The Dubline budget of €4m wont go all that far with big ticket items like this on board. I could easily see this sink a couple of million when all is said and done. And the value of building something new as a tourist information centre must be questioned when there are so many buildings lying vacant across the city and along this route.
The above design is by Sean Harrington as is the concept for High Street (below). Sean seems to be the designer du jour for lots of the big spenders in Dublin…Failte Ireland (the Dubline), Temple Bar (Unrealised 2004 Framework, Meeting House Square Umbrellas), Dublin City Council (Millennium Bridge etc)
September 2, 2012 at 7:45 am #817727AnonymousInactive
Some altered perceptions?
“For drivers, the result is more engaging than the typical boring journey through a colorless cement cavern.”
September 2, 2012 at 4:43 pm #817728AnonymousInactive
Re: Sean Harrington’s concept for High Street – this does nothing to mitigate the hostility of this dual carriageway as an urban space. Elegant as the streetlights are, Dublin suffers enough with street clutter without adding more while ignoring the real problems in High Street, which also include the poor quality of the more modern fabric.
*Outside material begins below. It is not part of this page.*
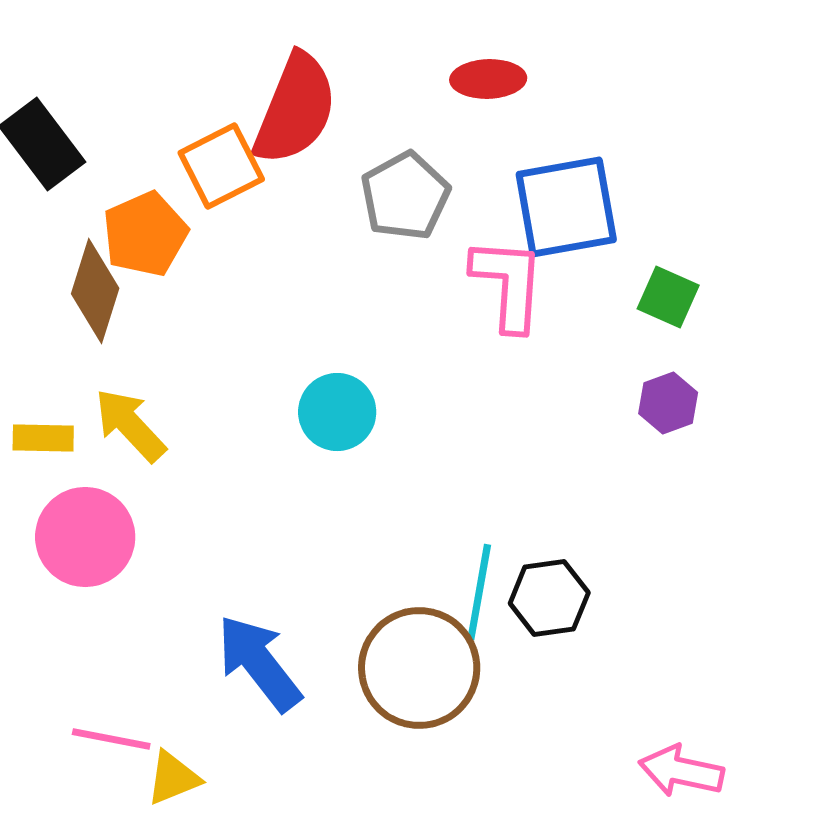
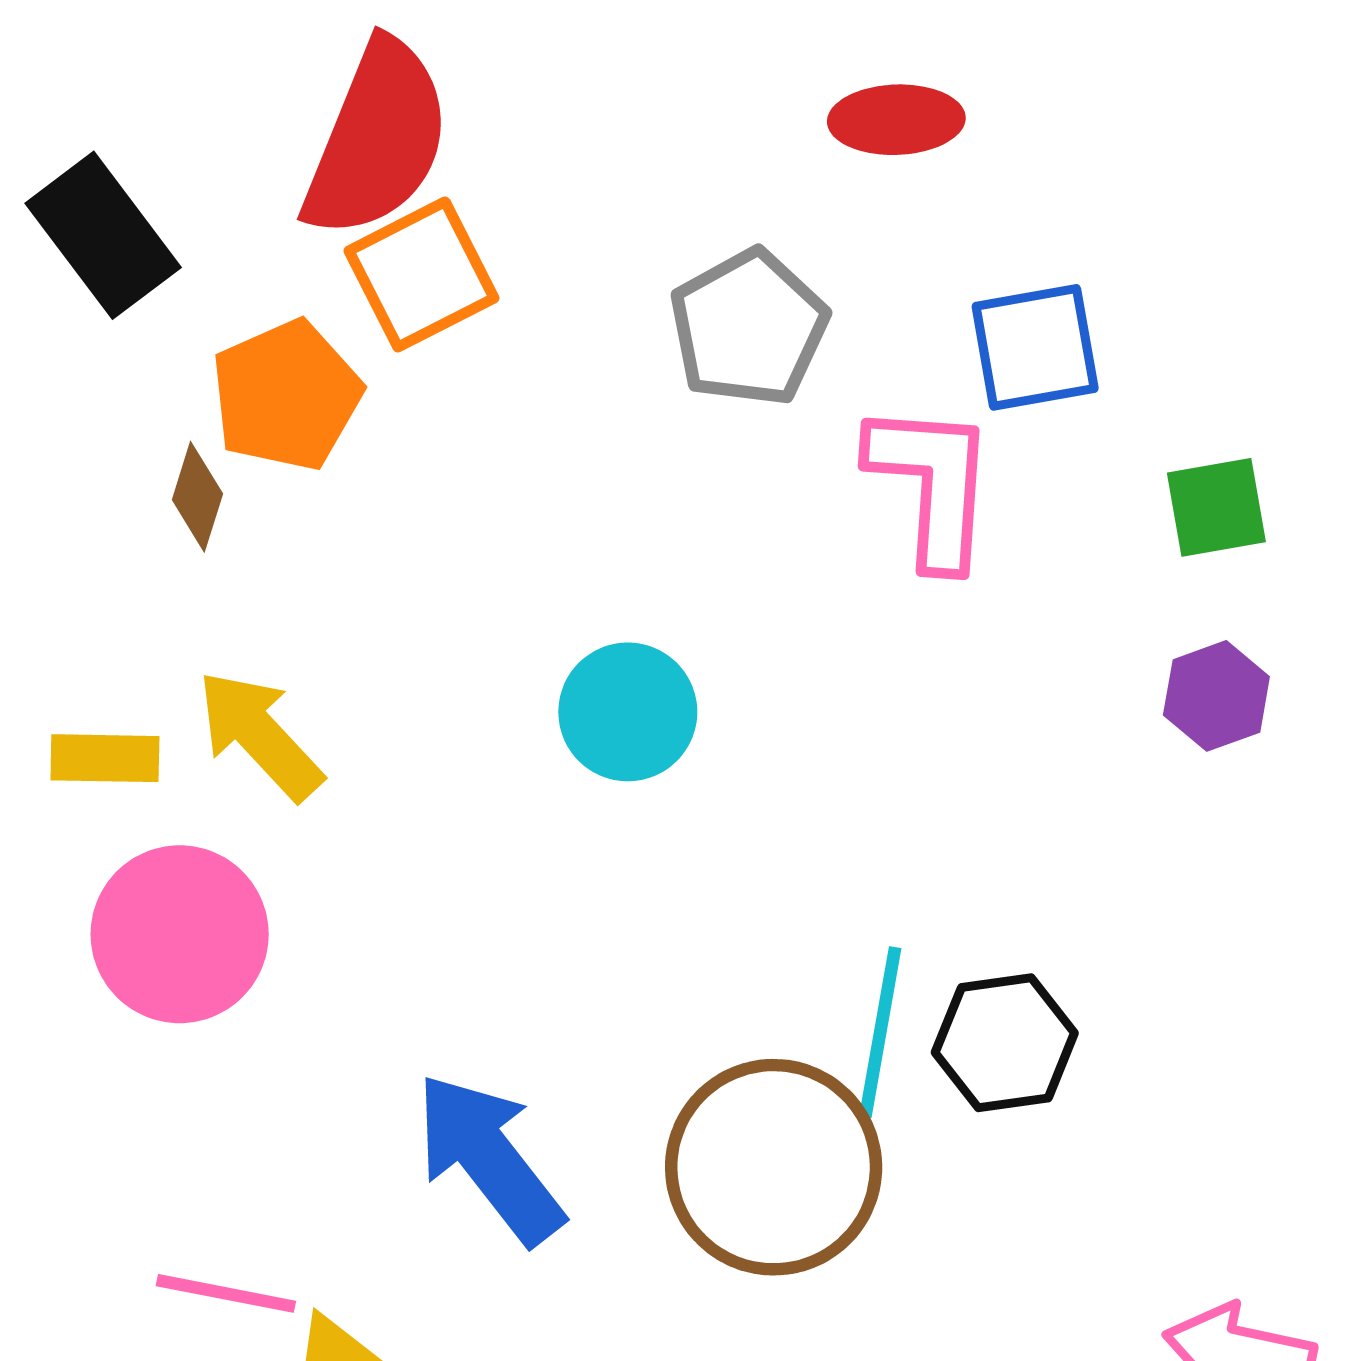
red semicircle: (295, 109) -> (377, 139), moved
blue square: (566, 207) -> (1035, 347), size x0.7
brown diamond: (95, 291) -> (197, 497), size x0.6
green square: (668, 297) -> (1216, 507), turned -34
September 3, 2012 at 1:29 pm #817729AnonymousInactive
Alas I fear the situation on High Street will be compounded rather than improved by pending civic projects. The proposed QBC on Thomas Street – James’s Street simply replicates the situation on High Street..reinforcing the primary focus of these street as major traffic conduits.
There are improvements to be gained from QBC including repaving and improved street lighting but the traffic function of James Street- Thomas Street- High Street will now be set in stone (i.e. tarmac and concrete). Engineers appear unwilling to consider trees or enhanced planting to soften the scheme – various reasons put forward, pavement widths, cellars, private landings, underground utilities.
The junction of Cornmarket is also outside of the scope of the QBC, meaning that it remains as is. Unless DCC Roads sees merit in changing the layout.